You asked about the part that Black women have played in decolonizing anthropology and in building organizational capacity in the domain of movement building. The role has been major. They fostered the decolonizing project in anthropology even before that explicit terminology was used. The late Diane Lewis and Vera Green, and the alive and well Johnnetta Cole, who along with Green was an early ABA president, made significant contributions and set the tone for work that would be accomplished later in the ABA and in the larger profession. I won’t try to produce the long list of names, lest I leave some deserving sister out, but Black women anthropologists have been integral to this critical project in anthropology. This is reflected in their scholarship and in the professional service work and activism they’ve taken on. These efforts are consistent with the considerable history of Black women building and sustaining the everyday capacity of movements even when Black men were the public face of those sociopolitical formations and processes. This problem dates back to the 19th century in terms of U.S. history. And there are parallels in other parts of the African Diaspora.
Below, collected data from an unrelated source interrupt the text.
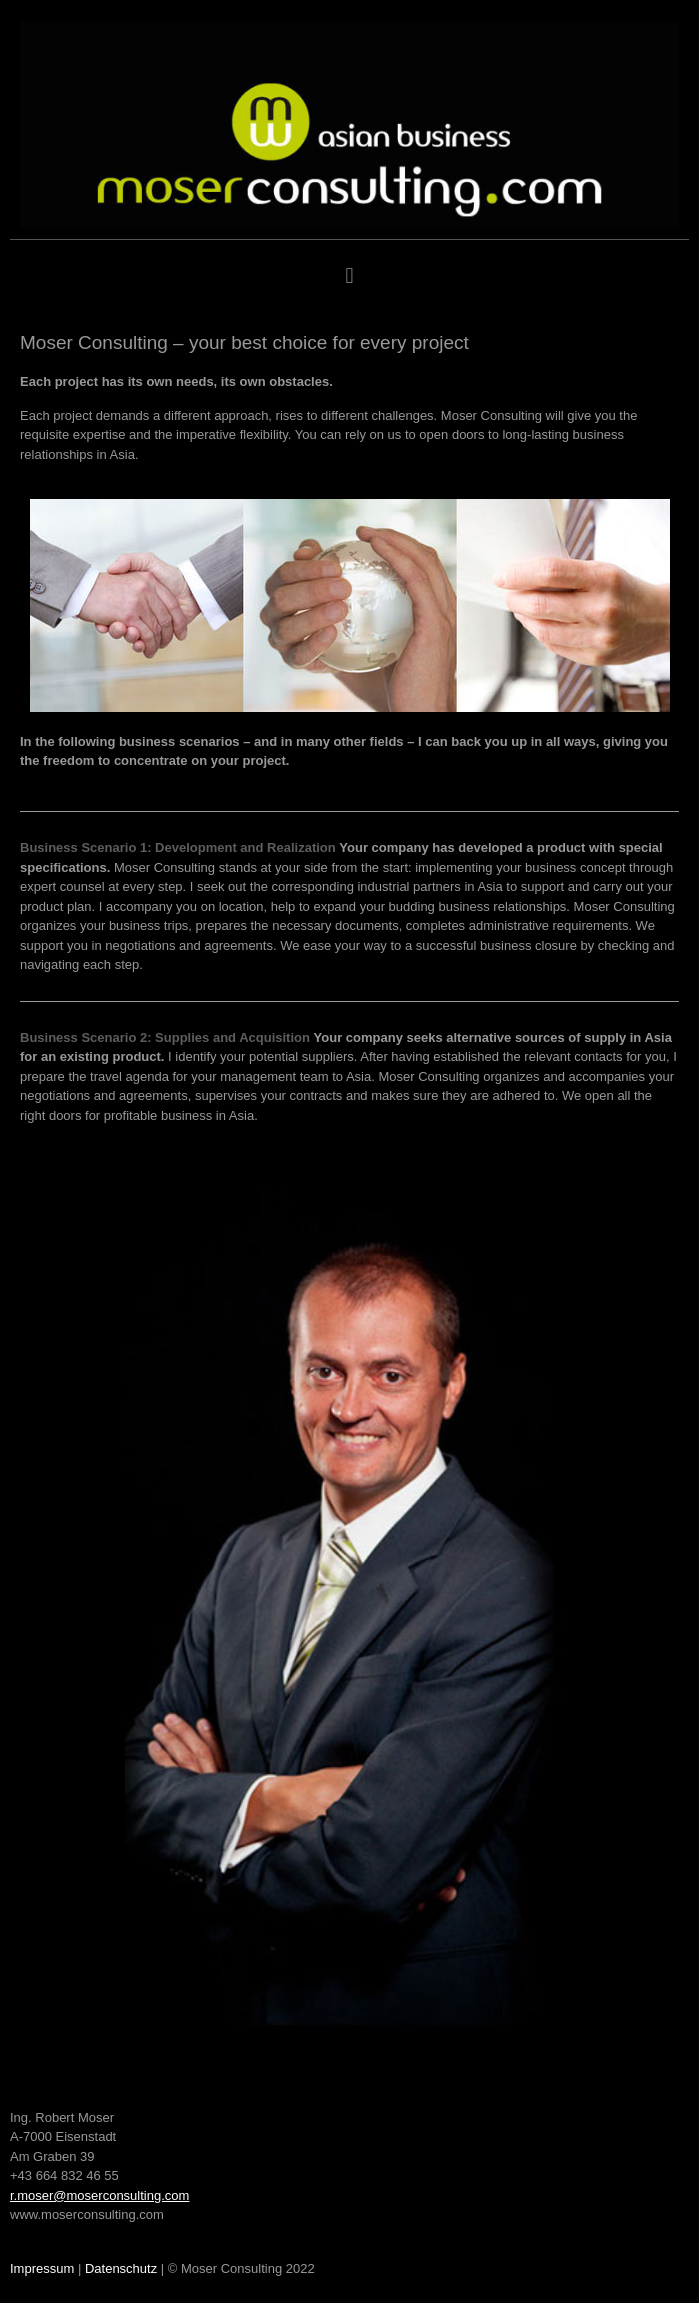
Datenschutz (121, 2268)
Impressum (42, 2268)
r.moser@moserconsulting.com (99, 2195)
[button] (349, 276)
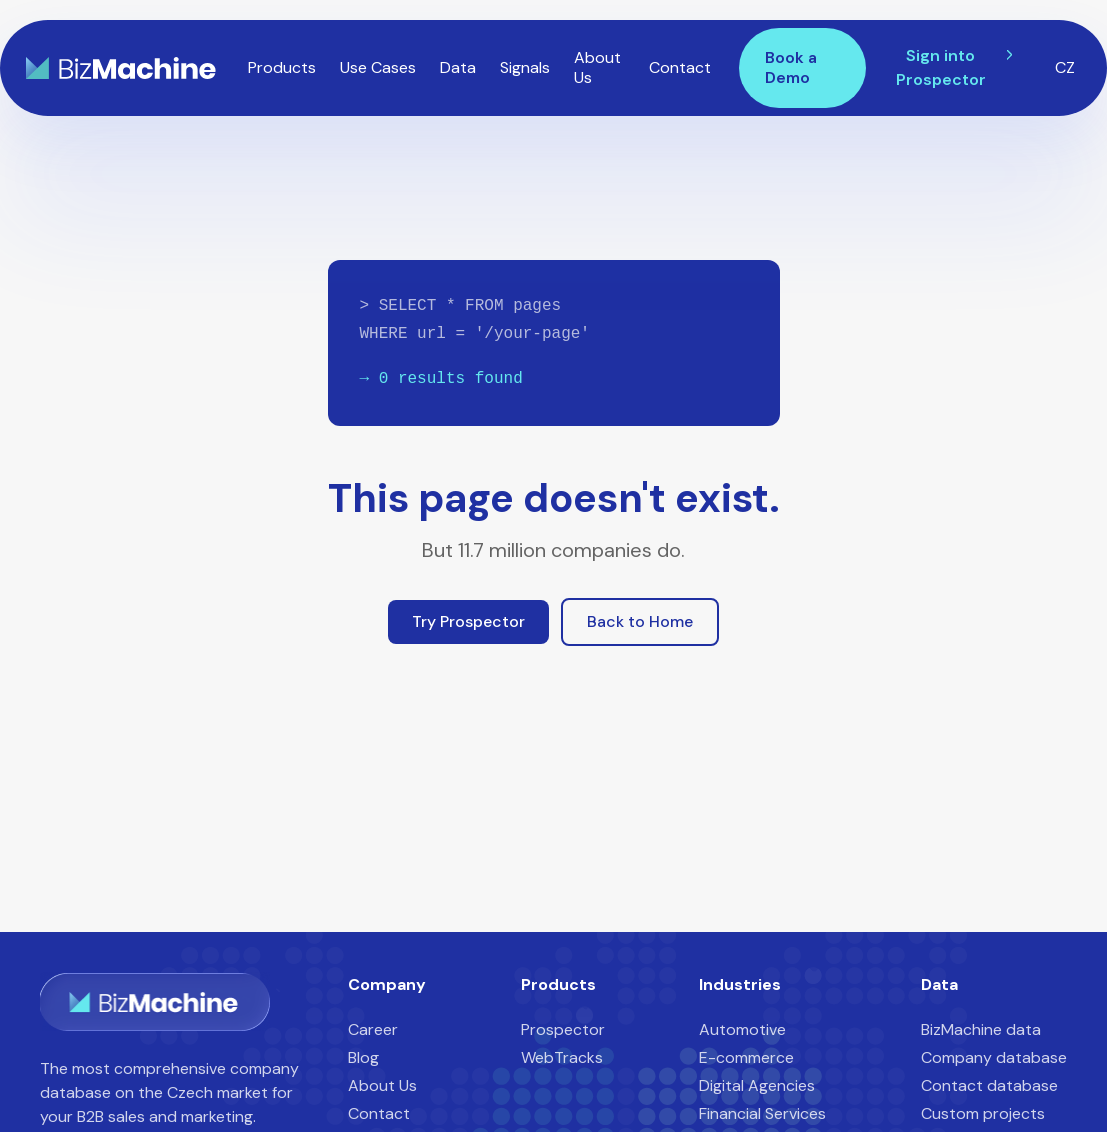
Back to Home (640, 621)
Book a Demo (791, 67)
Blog (363, 1057)
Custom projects (983, 1113)
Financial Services (762, 1113)
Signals (525, 67)
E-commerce (746, 1057)
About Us (597, 67)
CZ (1065, 67)
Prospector (563, 1029)
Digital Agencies (757, 1085)
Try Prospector (468, 621)
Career (373, 1029)
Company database (994, 1057)
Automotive (742, 1029)
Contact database (989, 1085)
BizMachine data (981, 1029)
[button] (282, 68)
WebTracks (562, 1057)
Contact (680, 67)
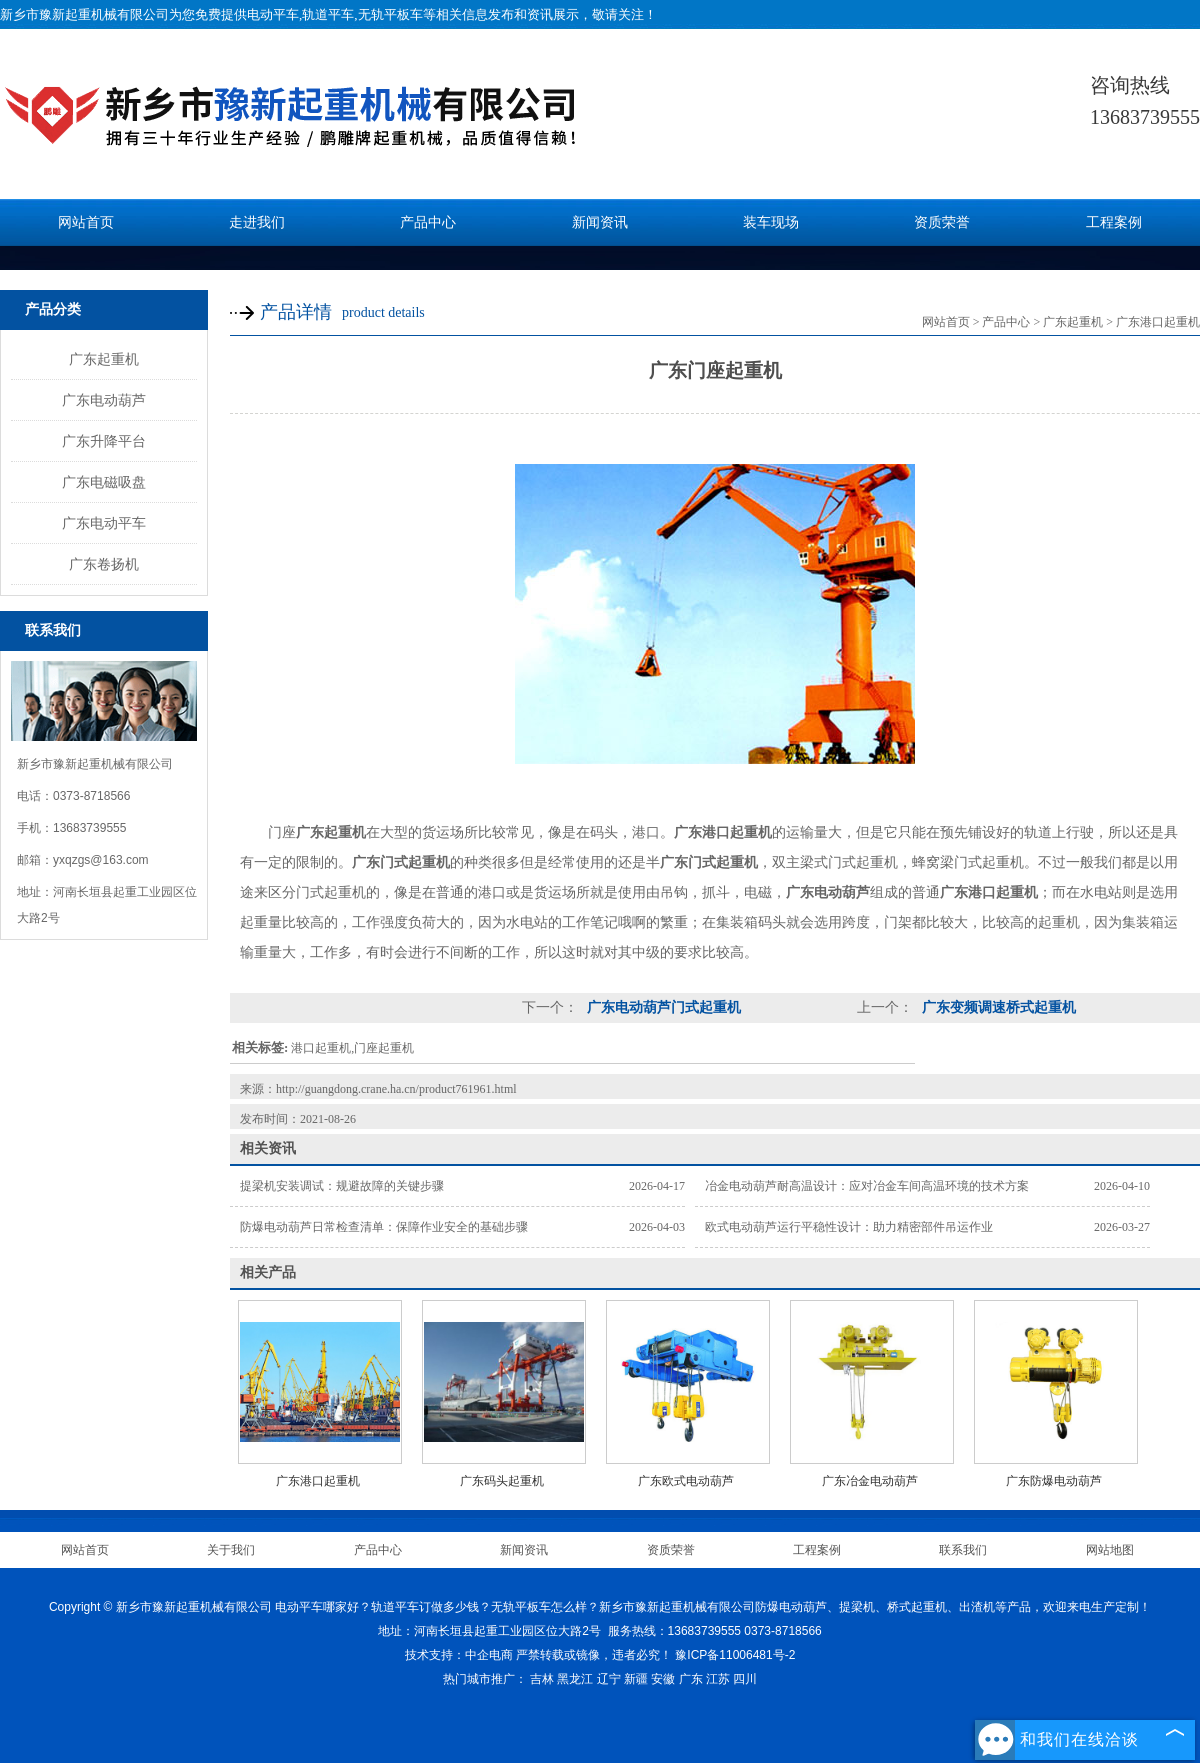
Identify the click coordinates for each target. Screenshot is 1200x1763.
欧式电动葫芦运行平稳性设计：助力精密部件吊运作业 (849, 1227)
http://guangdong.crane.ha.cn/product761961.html (396, 1089)
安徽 (663, 1679)
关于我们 (231, 1550)
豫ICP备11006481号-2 (735, 1655)
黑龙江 (575, 1679)
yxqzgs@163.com (101, 860)
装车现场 (771, 222)
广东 (691, 1679)
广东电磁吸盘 (104, 482)
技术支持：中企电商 (459, 1655)
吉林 (542, 1679)
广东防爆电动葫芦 (1054, 1481)
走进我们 (257, 222)
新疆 (636, 1679)
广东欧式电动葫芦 (686, 1481)
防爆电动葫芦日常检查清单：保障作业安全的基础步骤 (384, 1227)
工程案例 (1114, 222)
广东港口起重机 (1158, 322)
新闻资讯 (600, 222)
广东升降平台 (104, 441)
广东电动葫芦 (104, 400)
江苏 (718, 1679)
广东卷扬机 (104, 564)
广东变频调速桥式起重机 (997, 1007)
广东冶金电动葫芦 (870, 1481)
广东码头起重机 (502, 1481)
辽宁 (609, 1679)
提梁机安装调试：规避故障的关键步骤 (342, 1186)
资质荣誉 (942, 222)
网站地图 (1110, 1550)
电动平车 (273, 14)
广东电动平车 (104, 523)
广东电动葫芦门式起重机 (662, 1007)
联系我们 (963, 1550)
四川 (745, 1679)
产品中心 (428, 222)
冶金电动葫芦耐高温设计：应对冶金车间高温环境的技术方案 (867, 1186)
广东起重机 (104, 359)
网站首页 (86, 222)
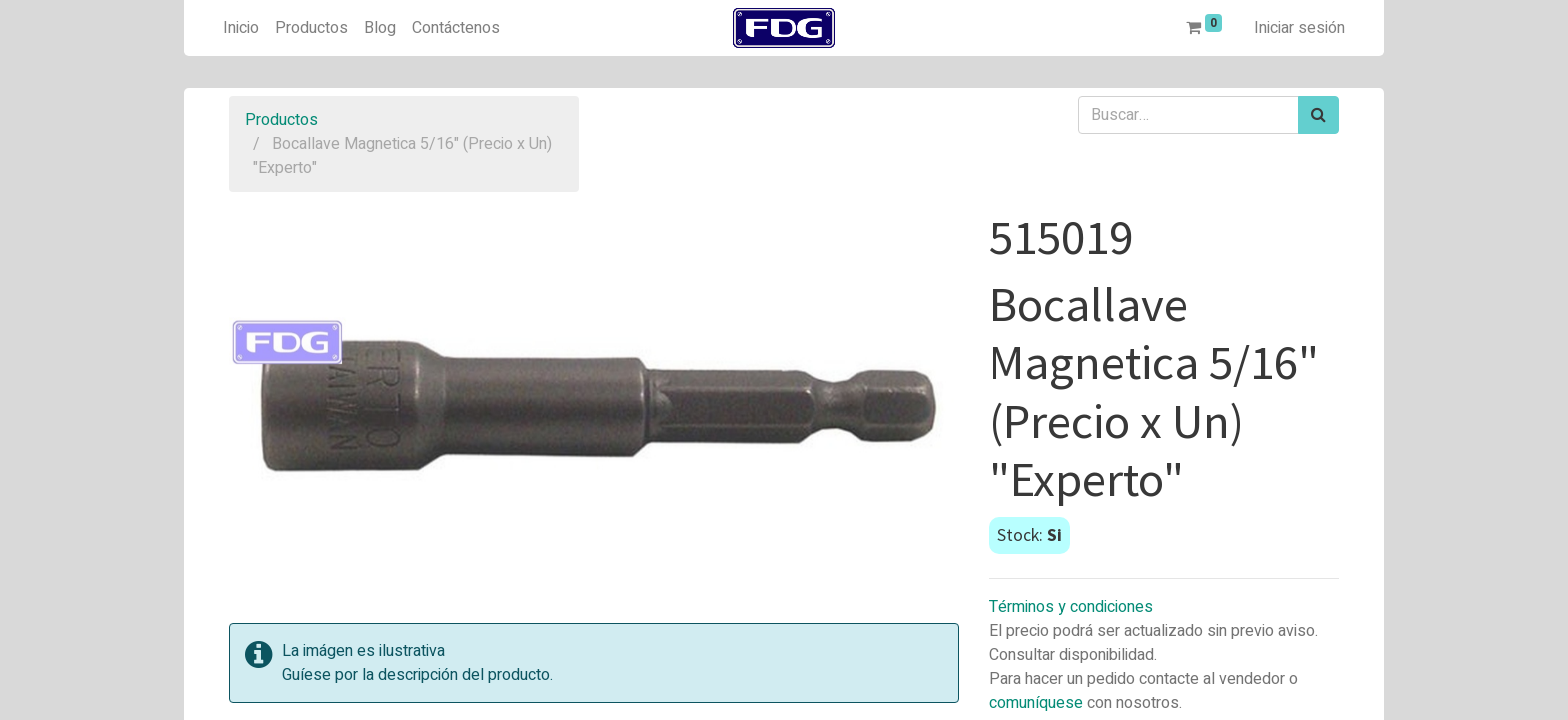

Today, however, it seems that women are much more visible in their leadership, often exhibiting more collective, nonhierarchical forms of leadership, much different from the patriarchal forms of leadership that have been dominant and a fetter to the kinds of transformation needed to materialize equality, equity, and freedom. A related matter is that the women who’ve risen to the social responsibility of leadership in the network of organizations and campaigns that comprise Black Lives Matter, are embodying, performing, and articulating non-heteronormative models of personhood and politics. This is a marked shift from our experience before now. We are seeing fruits from the seeds that earlier generations of Black feminists, including Black lesbian feminists like Audre Lorde and Barbara Smith, planted and sowed. We must remain vigilant about whether this new trend is sustained and brought to fruition.
KAIFA ROLAND: So much to think with and about. Faye, thank you for taking the time to come out to Colorado to share with us. Thank you for all you’ve contributed and for leading the way for so many of us.